Dr Turner said mild disease was expected, even after getting vaccinated.

"But the vaccines are having a very good effect against hospitalisation," she said.

She said the virus was spreading even though people had been spending a lot of time outside thanks to a warm summer.

"Even though we go outdoors, we do mix closely.

"We sit together in cars, we sit together and transport, we cuddle up in our barbecues and, you know, we hug.

"It's pretty easy to spread this little bug around."

Dr Turner said vaccines offered the best form of protection.

"Particularly [for] people who at high risk, you really at this stage still need a vaccine every six months, six months since you had the disease or six months since you had a last vaccine."

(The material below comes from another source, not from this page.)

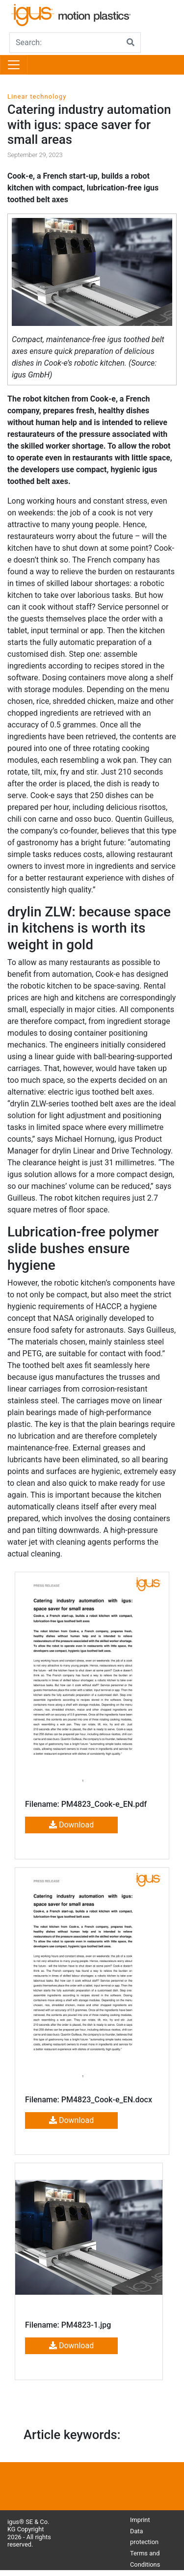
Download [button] (71, 1824)
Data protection (144, 2536)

The elderly, people with medical issues, those concerned about getting severe flu or Covid symptoms should not delay getting the vaccine, she said.

But Covid was not the only virus we needed to worry about, she said.

"Flu is nasty and it kills."

She said most flu cases were in winter, but recently there had been some non-seasonal outbreaks.

The new flu vaccine would be available in March.

Dr Turner said it was essential people got it, especially because it was updated each year to match the variance.

She said it was safe to get the Covid and the flu vaccine together.

"There is data to show that they are both effective if you have them at the same time. And I'd suggest to many people prior to winter, think about having both of the vaccines at the same time."